Questions for Students

  1. What does it mean if a country has a balance of trade that is zero?

    [It means that imports exactly equal exports.]

  2. What does it mean if a country has a balance of trade that is in deficit?

    [It is importing more goods and services than it is exporting. It is described as a "deficit" because the U.S. is sending more dollars abroad than it is getting in return.]

  3. How can a country receive more goods and services from abroad than it sends in return?

    [If the U.S. imports more than it exports, the rest of the world will end up with more dollars. (The U.S. will have paid out more dollars for its imports, than it received back for its exports.) If institutions and individuals in other countries want to use those dollars to make investments in the U.S., the value of the dollar will not change. If those dollars are not desired, there will be a surplus of dollars on the international market and the value of the dollar will fall.
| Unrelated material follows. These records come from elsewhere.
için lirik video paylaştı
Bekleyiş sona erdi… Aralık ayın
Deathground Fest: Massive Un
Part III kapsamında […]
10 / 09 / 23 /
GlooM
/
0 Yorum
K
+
That will result in a reduction in imports and an increase in exports.]

  4. The following is a quote from the December 18, 2001 Wall Street Journal.
    "In October, the U.S. deficit with China shot up to $9.15 billion, a 7.6% increase over September, and the biggest one-month shortfall for any country on record. After 14 years of lobbying, China gained entrance into the World Trade Organization this fall. The Bush administration is hoping that the membership will boost U.S. export sales and help lower the deficit. The U.S. deficit with the 15-nation European Union rose by 16.1% in October to $6.96 billion, but the imbalance with Canada -- the U.S.'s largest trading partner -- fell 11% to $3.79 billion. The deficit with Mexico declined 13% to $2.59 billion. The U.S. deficit with Japan, which in the past had been the greatest imbalance, was up by 30% to $6.96 billion."
    Should we be concerned with large trade deficits with individual countries?

    [Trade deficits with individual countries are to be expected, just as individuals buy more from some stores (the grocery store, for example) than they sell to those stores, thus incurring a deficit with the store. Individuals sell services to their employers and normally buy relatively little from their employers. Thus they have surpluses with those companies. What matters is the overall deficit or surplus.]
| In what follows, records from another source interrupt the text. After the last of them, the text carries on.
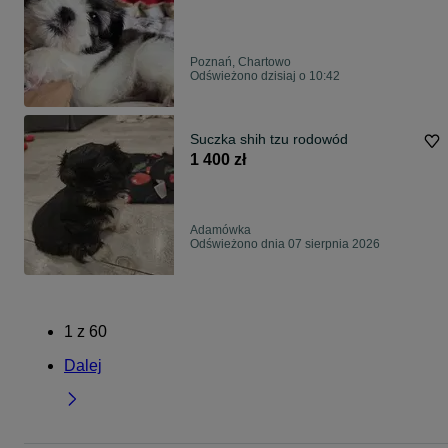
Poznań, Chartowo
Odświeżono dzisiaj o 10:42
Suczka shih tzu rodowód
1 400 zł
Adamówka
Odświeżono dnia 07 sierpnia 2026
1
z
60
Dalej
  5. If the growth in spending in U.S. economy is slowing, what will be the likely effect on imports? Explain why. If the growth in spending is more rapid in the U.S. than the rest of the world, what will be the likely effect on net exports? Explain why.

    [If growth in U.S. spending is slowing, spending on imports will not grow more slowly. In addition, if that slowing growth in U.S. spending is causing less inflationary pressure, U.S. goods may become relatively cheaper and more people will buy domestic goods and fewer imported goods. If growth in the United States is accelerating, the opposite result will be true.]

  6. If inflation is higher in the United States than in countries with which the United States trades, what will likely happen to U.S. exports? Why?

    [Higher prices in the United States means that people abroad will substitute other, now less expensive goods, for some U.S. goods. Thus, U.S. exports will decrease.]

  7. Why would a country want to place tariffs and quotas on imported goods?

    [Tariffs are taxes placed on imported goods. Quotas are restrictions on the quantities of specific types of goods that can be imported. In both cases, the goal is usually to restrict imports and thereby protect a domestic industry from competition. While an industry and its employees and owners may benefit, the entire economy is likely to be worse off as a result. Less competition and less trade means that consumer well-being will be reduced.]